Information shown:
____
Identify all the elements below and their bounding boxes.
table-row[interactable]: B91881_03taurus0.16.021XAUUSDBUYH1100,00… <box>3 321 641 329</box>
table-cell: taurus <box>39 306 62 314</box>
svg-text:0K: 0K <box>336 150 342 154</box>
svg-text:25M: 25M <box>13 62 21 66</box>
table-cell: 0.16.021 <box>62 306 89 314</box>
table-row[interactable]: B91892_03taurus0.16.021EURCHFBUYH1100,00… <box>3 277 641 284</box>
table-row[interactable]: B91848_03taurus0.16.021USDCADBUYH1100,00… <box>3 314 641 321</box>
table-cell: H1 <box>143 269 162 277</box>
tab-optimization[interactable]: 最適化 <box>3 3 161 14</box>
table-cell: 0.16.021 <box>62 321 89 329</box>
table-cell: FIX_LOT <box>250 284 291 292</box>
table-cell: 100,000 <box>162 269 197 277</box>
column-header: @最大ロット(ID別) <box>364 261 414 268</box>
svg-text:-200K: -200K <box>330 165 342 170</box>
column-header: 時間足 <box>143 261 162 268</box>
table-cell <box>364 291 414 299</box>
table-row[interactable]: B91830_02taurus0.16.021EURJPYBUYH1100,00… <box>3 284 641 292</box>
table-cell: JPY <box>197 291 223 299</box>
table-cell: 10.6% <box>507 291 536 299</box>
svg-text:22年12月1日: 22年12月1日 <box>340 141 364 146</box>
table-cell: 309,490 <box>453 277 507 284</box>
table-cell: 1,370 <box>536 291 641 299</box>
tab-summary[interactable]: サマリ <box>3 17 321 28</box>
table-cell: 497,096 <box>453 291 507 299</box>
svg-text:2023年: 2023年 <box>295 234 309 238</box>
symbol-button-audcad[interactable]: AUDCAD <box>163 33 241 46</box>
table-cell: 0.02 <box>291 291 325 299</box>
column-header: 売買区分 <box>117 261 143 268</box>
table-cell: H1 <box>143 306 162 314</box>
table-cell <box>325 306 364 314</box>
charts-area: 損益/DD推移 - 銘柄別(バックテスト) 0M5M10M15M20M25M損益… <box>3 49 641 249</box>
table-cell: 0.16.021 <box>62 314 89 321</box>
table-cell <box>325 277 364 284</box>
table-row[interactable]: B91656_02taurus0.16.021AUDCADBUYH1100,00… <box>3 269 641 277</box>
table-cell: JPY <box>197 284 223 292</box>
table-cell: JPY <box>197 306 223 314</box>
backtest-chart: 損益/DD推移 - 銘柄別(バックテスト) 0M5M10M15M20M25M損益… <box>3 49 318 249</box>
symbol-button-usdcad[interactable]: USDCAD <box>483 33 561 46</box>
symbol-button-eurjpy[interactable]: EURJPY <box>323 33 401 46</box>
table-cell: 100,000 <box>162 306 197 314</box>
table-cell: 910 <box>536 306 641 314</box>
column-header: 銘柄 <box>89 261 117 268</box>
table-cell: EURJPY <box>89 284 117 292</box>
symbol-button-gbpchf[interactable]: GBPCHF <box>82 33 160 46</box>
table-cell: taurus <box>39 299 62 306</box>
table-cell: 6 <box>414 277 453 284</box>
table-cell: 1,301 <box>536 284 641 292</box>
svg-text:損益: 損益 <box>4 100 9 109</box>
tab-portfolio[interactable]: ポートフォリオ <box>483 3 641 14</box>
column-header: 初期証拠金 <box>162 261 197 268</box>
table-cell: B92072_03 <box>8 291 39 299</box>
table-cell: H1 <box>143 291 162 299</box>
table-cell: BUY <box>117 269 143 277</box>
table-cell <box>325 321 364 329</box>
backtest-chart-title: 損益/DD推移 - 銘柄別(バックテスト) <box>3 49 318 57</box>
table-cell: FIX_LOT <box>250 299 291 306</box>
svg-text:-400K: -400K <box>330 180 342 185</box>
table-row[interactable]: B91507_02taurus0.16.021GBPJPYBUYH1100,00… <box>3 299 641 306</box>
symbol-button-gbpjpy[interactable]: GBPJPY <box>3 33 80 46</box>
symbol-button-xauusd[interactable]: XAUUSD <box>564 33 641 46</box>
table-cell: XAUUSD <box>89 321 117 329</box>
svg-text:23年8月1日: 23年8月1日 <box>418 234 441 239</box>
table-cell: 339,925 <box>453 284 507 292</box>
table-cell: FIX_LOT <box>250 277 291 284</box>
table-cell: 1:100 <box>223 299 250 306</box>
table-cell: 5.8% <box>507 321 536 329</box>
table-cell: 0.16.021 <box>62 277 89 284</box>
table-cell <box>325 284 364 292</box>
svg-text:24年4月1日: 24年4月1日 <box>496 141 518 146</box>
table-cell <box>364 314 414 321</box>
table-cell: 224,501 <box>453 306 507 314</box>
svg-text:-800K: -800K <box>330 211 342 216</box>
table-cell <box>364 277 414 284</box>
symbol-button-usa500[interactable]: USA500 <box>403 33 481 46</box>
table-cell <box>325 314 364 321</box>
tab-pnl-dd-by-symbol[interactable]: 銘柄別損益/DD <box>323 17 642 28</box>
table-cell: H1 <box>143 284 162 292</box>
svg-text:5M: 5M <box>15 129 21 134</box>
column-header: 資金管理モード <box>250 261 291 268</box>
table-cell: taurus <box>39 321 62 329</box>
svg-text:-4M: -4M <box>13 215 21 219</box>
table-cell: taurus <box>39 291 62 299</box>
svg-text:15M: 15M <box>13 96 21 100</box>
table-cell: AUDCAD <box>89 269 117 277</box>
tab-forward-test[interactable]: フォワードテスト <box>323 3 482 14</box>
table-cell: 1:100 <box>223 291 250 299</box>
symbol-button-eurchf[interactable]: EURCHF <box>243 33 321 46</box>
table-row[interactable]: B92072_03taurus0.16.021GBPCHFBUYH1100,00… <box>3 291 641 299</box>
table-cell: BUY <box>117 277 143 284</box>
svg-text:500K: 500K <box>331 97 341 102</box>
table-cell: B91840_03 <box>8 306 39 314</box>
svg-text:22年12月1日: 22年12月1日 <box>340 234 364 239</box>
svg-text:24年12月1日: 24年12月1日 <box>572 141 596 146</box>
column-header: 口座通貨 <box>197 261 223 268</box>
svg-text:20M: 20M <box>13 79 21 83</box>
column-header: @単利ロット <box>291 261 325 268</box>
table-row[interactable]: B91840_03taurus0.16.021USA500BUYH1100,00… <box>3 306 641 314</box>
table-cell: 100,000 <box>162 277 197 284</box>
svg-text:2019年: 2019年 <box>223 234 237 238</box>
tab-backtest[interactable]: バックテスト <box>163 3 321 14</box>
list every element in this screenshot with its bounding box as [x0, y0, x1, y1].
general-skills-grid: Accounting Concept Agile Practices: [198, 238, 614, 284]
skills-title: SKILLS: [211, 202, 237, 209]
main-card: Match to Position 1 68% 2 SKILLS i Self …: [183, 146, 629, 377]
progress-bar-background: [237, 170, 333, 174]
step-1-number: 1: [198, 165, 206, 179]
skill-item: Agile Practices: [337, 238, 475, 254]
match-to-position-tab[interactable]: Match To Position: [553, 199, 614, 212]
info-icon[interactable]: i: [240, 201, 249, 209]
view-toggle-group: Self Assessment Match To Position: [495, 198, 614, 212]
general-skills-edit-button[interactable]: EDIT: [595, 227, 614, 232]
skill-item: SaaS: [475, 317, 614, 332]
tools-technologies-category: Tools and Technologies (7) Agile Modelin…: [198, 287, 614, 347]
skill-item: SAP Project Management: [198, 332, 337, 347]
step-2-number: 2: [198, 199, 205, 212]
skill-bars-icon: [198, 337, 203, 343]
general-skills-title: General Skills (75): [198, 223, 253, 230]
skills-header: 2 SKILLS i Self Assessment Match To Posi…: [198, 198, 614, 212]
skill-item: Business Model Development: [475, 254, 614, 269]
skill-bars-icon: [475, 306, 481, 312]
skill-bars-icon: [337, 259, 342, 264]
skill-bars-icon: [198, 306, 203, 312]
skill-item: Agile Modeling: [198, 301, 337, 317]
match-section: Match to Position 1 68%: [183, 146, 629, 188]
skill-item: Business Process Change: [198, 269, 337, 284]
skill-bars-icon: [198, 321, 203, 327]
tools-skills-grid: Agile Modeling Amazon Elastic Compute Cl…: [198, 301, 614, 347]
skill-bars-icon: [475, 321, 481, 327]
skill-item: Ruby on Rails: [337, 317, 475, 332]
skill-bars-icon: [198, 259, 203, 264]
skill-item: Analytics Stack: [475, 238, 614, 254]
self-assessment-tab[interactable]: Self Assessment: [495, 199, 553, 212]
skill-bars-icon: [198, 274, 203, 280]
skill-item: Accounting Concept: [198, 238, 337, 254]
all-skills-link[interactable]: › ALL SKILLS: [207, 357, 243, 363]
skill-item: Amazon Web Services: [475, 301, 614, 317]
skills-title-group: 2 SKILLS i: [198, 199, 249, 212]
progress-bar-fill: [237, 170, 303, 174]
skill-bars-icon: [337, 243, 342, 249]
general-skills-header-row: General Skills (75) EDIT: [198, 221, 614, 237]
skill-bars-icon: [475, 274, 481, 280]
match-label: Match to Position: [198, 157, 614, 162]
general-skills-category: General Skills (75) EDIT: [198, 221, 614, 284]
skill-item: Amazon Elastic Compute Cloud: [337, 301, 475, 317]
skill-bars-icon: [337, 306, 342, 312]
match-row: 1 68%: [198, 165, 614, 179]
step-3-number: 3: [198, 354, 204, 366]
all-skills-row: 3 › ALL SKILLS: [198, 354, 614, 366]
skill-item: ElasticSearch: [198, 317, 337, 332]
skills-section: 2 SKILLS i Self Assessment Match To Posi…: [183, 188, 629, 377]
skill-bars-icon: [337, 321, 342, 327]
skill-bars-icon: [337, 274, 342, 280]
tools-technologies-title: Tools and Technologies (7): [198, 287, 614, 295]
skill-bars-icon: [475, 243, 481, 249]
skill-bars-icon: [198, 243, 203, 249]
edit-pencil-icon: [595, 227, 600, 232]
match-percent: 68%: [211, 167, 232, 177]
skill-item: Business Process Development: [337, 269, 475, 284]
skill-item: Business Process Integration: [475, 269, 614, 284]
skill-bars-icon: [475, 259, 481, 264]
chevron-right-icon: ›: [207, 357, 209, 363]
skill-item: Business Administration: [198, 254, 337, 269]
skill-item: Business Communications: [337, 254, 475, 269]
____
Your objective: Match on "tools": copy every line in the records that has it.

Exercise output:
tools-technologies-category: Tools and Technologies (7) Agile Modelin…: [198, 287, 614, 347]
tools-skills-grid: Agile Modeling Amazon Elastic Compute Cl…: [198, 301, 614, 347]
tools-technologies-title: Tools and Technologies (7): [198, 287, 614, 295]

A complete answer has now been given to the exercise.